The bulls controlled much of Wednesday’s action before a late day fade gave the victory to the bears. The market rallied to new highs after the Fed announced another round of quantitative easing (QE4) of $45 billion a month to replace Operation Twist which was considered QE3.5.
The recently launched QE3 program that committed the Fed to buying $40 billion a month in mortgage-backed securities is still ongoing, raising the Fed’s monthly stimulus package to $85 billion a month, or more than $1 trillion a year. The market cheered the news as the indexes tested new highs during Wall Street’s lunch break.
This left the rally in the hands of Big Ben who said the Fed would target a 0%-0.25% short-term interest rate as long as the unemployment rate remains above 6.5%. This was a pretty big deal because it will be the first time interest rates will be tied to the unemployment rate but that is where the rally stopped dead in its tracks.
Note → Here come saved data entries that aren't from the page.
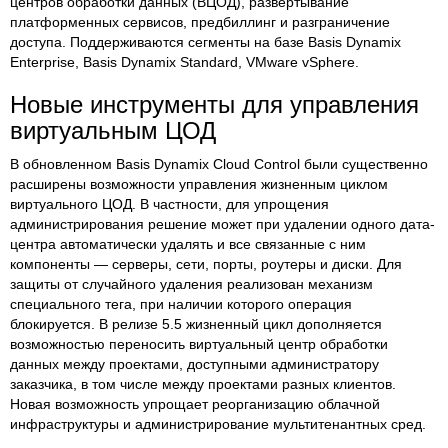
центров обработки данных (ВЦОД), развертывание
платформенных сервисов, предбиллинг и разграничение
доступа. Поддерживаются сегменты на базе Basis Dynamix
Enterprise, Basis Dynamix Standard, VMware vSphere.
Новые инструменты для управления
виртуальным ЦОД
В обновленном Basis Dynamix Cloud Control были существенно
расширены возможности управления жизненным циклом
виртуального ЦОД. В частности, для упрощения
администрирования решение может при удалении одного дата-
центра автоматически удалять и все связанные с ним
компоненты — серверы, сети, порты, роутеры и диски. Для
защиты от случайного удаления реализован механизм
специального тега, при наличии которого операция
блокируется. В релизе 5.5 жизненный цикл дополняется
возможностью переносить виртуальный центр обработки
данных между проектами, доступными администратору
заказчика, в том числе между проектами разных клиентов.
Новая возможность упрощает реорганизацию облачной
инфраструктуры и администрирование мультитенантных сред.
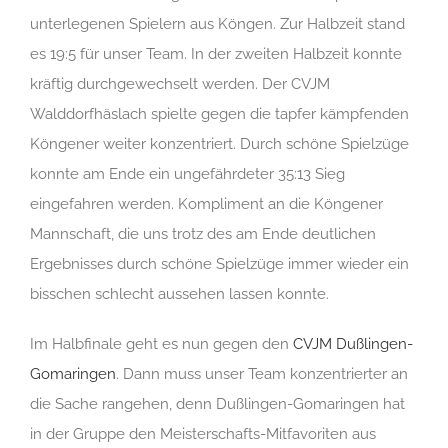
unterlegenen Spielern aus Köngen. Zur Halbzeit stand
es 19:5 für unser Team. In der zweiten Halbzeit konnte
kräftig durchgewechselt werden. Der CVJM
Walddorfhäslach spielte gegen die tapfer kämpfenden
Köngener weiter konzentriert. Durch schöne Spielzüge
konnte am Ende ein ungefährdeter 35:13 Sieg
eingefahren werden. Kompliment an die Köngener
Mannschaft, die uns trotz des am Ende deutlichen
Ergebnisses durch schöne Spielzüge immer wieder ein
bisschen schlecht aussehen lassen konnte.
Im Halbfinale geht es nun gegen den
CVJM Dußlingen-
Gomaringen
. Dann muss unser Team konzentrierter an
die Sache rangehen, denn Dußlingen-Gomaringen hat
in der Gruppe den Meisterschafts-Mitfavoriten aus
The problem with a 6.5% unemployment rate is that it is not expected until mid-2015. Maybe by then the zombies figure everyone will have given up looking for work which drops them out the labor force, thus lowering the unemployment rate. Brilliant! It may be a good magic trick for the public to hide the truth but we continue to remind our readers the real jobless rate is north of 15%.
The market saw right through Bernanke and folded like a cheap lawn chair. The bears called his bluff when he stuttered and said the historical unemployment rate was south of 6% and where we need to be but that’s not realistic anytime soon.